● **WORK ITEM**
Every line in the entries that holds "Bari" should be identified and copied.

● **RECORD EXTRACTS**
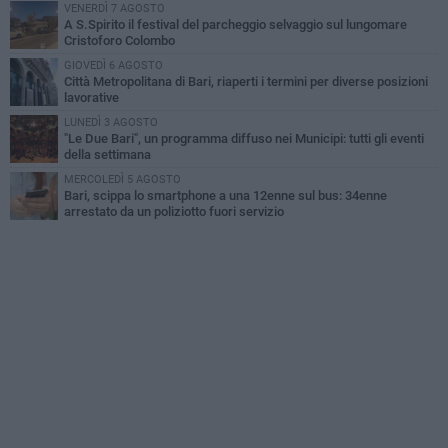
VENERDÌ 7 AGOSTO
A S.Spirito il festival del parcheggio selvaggio sul lungomare
Cristoforo Colombo
GIOVEDÌ 6 AGOSTO
Città Metropolitana di Bari, riaperti i termini per diverse posizioni
lavorative
LUNEDÌ 3 AGOSTO
"Le Due Bari", un programma diffuso nei Municipi: tutti gli eventi
della settimana
MERCOLEDÌ 5 AGOSTO
Bari, scippa lo smartphone a una 12enne sul bus: 34enne
arrestato da un poliziotto fuori servizio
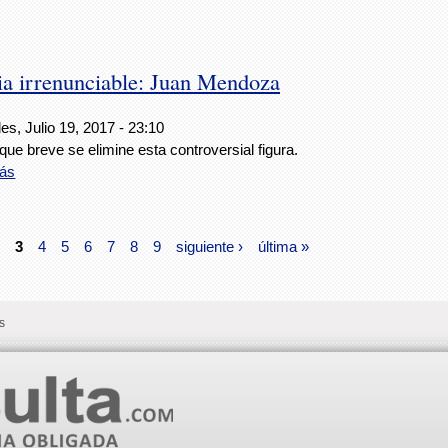
cia irrenunciable: Juan Mendoza
es, Julio 19, 2017 - 23:10
que breve se elimine esta controversial figura.
ás
3
4
5
6
7
8
9
siguiente ›
última »
s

● **RESPONSE TO THE EXERCISE**
Città Metropolitana di Bari, riaperti i termini per diverse posizioni
"Le Due Bari", un programma diffuso nei Municipi: tutti gli eventi
Bari, scippa lo smartphone a una 12enne sul bus: 34enne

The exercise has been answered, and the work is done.